*Goal of the exercise*:
Wherever the word "vascular" occurs in the listing below, copy that whole line.

*Data records*:
☆ ☆ ☆ ☆ ☆ ☆ ☆

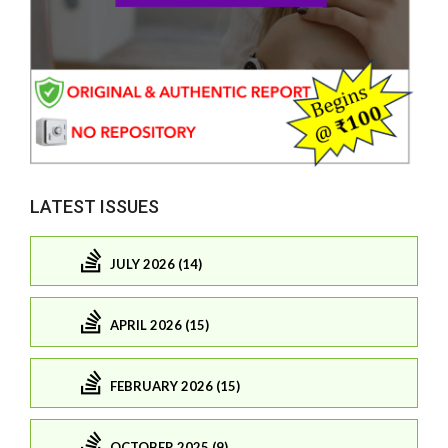
LATEST ISSUES
JULY 2026 (14)
APRIL 2026 (15)
FEBRUARY 2026 (15)
OCTOBER 2025 (9)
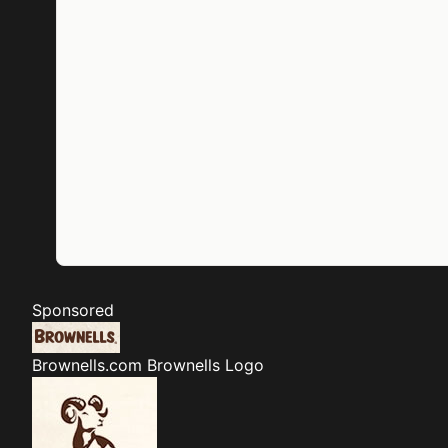
Sponsored
Brownells.com
Brownells Logo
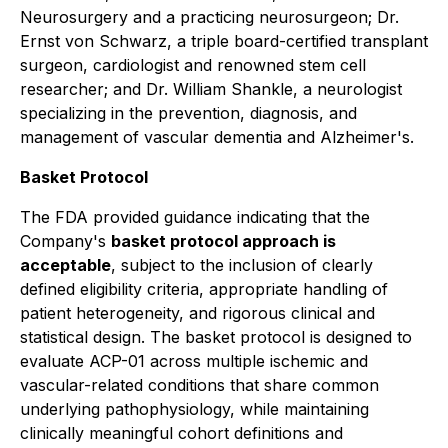
Neurosurgery and a practicing neurosurgeon; Dr.
Ernst von Schwarz, a triple board-certified transplant
surgeon, cardiologist and renowned stem cell
researcher; and Dr. William Shankle, a neurologist
specializing in the prevention, diagnosis, and
management of vascular dementia and Alzheimer's.
Basket Protocol
The FDA provided guidance indicating that the
Company's
basket protocol approach is
acceptable
, subject to the inclusion of clearly
defined eligibility criteria, appropriate handling of
patient heterogeneity, and rigorous clinical and
statistical design. The basket protocol is designed to
evaluate ACP-01 across multiple ischemic and
vascular-related conditions that share common
underlying pathophysiology, while maintaining
clinically meaningful cohort definitions and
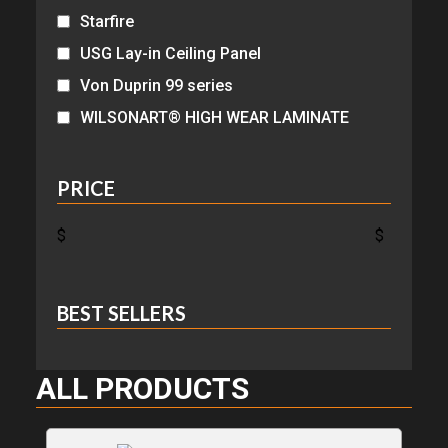
Starfire
USG Lay-in Ceiling Panel
Von Duprin 99 series
WILSONART® HIGH WEAR LAMINATE
PRICE
$
$
BEST SELLERS
ALL PRODUCTS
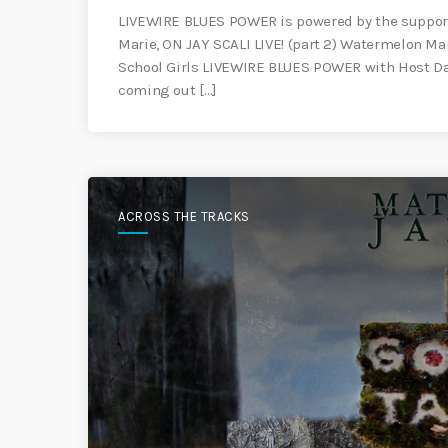
LIVEWIRE BLUES POWER is powered by the support
Marie, ON JAY SCALI LIVE! (part 2) Watermelon M
School Girls LIVEWIRE BLUES POWER with Host Dan
coming out […]
ACROSS THE TRACKS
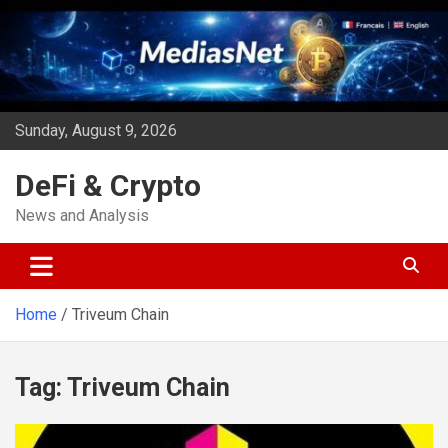
Skip
to
content
Sunday, August 9, 2026
DeFi & Crypto
News and Analysis
Home
Triveum Chain
Tag:
Triveum Chain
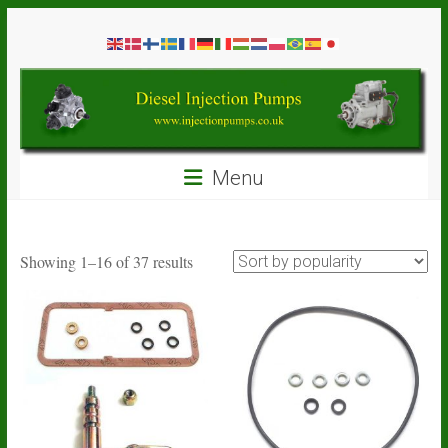
Skip
Diesel
to
content
Injection
Pumps
Seal
Menu
Repair
Kits
and
Spare
Sorted
Showing 1–16 of 37 results
Parts
by
popularity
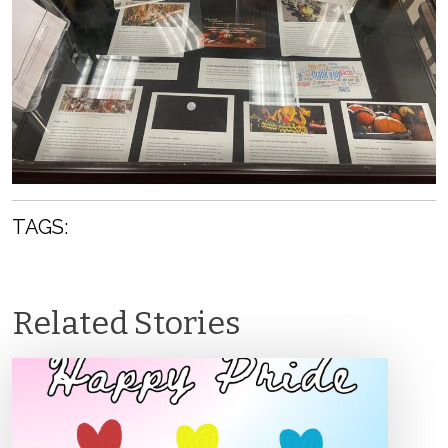
TAGS:
Related Stories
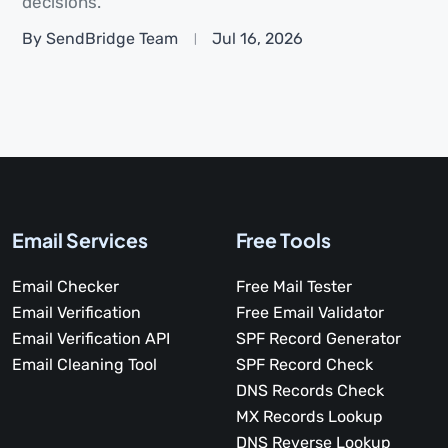
decisions.
By SendBridge Team
Jul 16, 2026
Email Services
Free Tools
Email Checker
Free Mail Tester
Email Verification
Free Email Validator
Email Verification API
SPF Record Generator
Email Cleaning Tool
SPF Record Check
DNS Records Check
MX Records Lookup
DNS Reverse Lookup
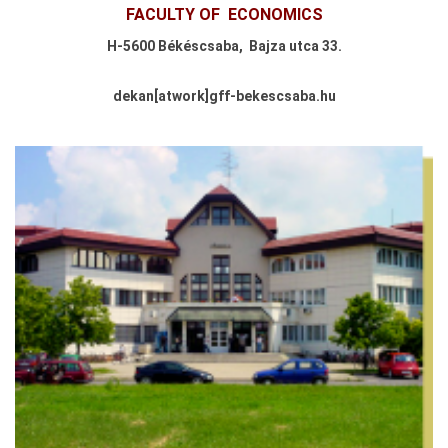
FACULTY OF
ECONOMICS
H-
5600 Békéscsaba,
Bajza utca 33.
dekan
[atwork
]
gff-bekescsaba.hu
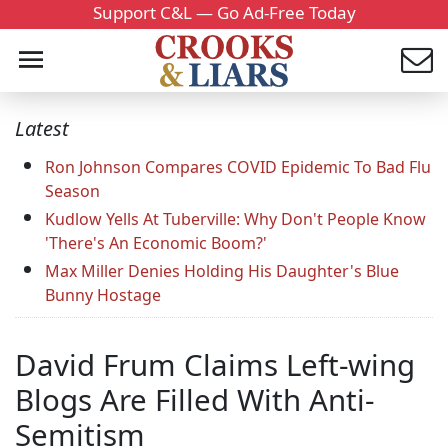
Support C&L — Go Ad-Free Today
Latest
Ron Johnson Compares COVID Epidemic To Bad Flu
Season
Kudlow Yells At Tuberville: Why Don't People Know
'There's An Economic Boom?'
Max Miller Denies Holding His Daughter's Blue
Bunny Hostage
David Frum Claims Left-wing
Blogs Are Filled With Anti-
Semitism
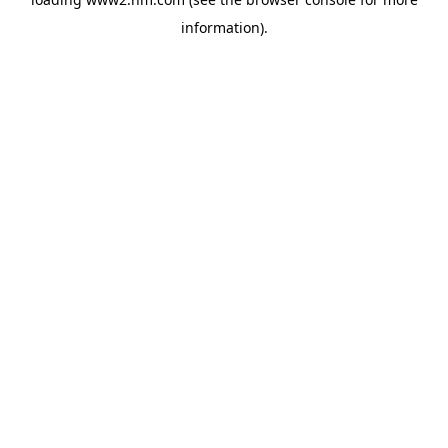
information)
.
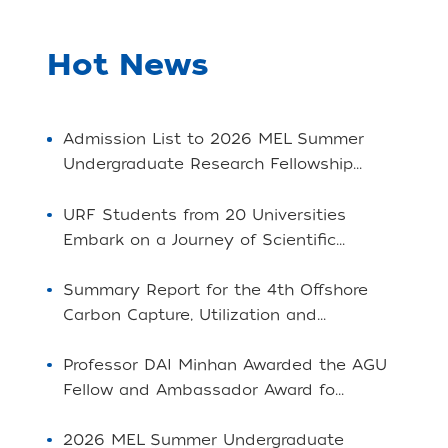
Hot News
Admission List to 2026 MEL Summer
Undergraduate Research Fellowship...
URF Students from 20 Universities
Embark on a Journey of Scientific...
Summary Report for the 4th Offshore
Carbon Capture, Utilization and...
Professor DAI Minhan Awarded the AGU
Fellow and Ambassador Award fo...
2026 MEL Summer Undergraduate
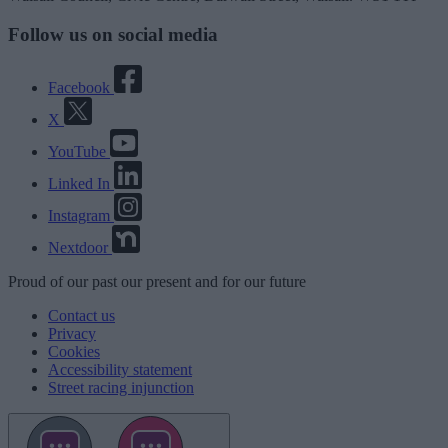
Follow us on social media
Facebook
X
YouTube
Linked In
Instagram
Nextdoor
Proud
of our
past
our
present
and for our
future
Contact us
Privacy
Cookies
Accessibility statement
Street racing injunction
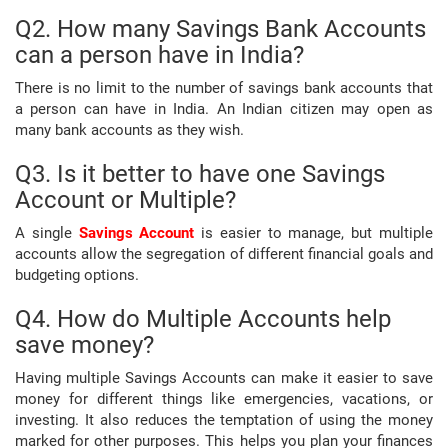
Q2. How many Savings Bank Accounts
can a person have in India?
There is no limit to the number of savings bank accounts that
a person can have in India. An Indian citizen may open as
many bank accounts as they wish.
Q3. Is it better to have one Savings
Account or Multiple?
A single
Savings Account
is easier to manage, but multiple
accounts allow the segregation of different financial goals and
budgeting options.
Q4. How do Multiple Accounts help
save money?
Having multiple Savings Accounts can make it easier to save
money for different things like emergencies, vacations, or
investing. It also reduces the temptation of using the money
marked for other purposes. This helps you plan your finances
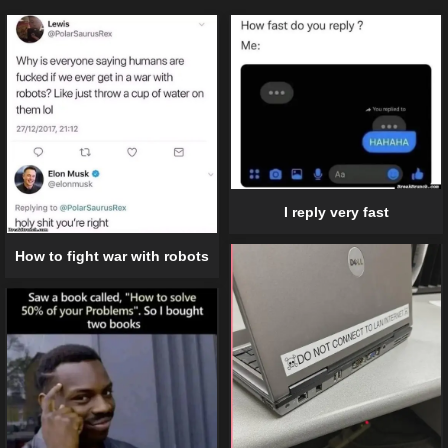
I reply very fast
How to fight war with robots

☆ ☆ ☆ ☆ ☆ ☆ ☆

*The completed task*:
management of vascular dementia and Alzheimer's.
vascular-related conditions that share common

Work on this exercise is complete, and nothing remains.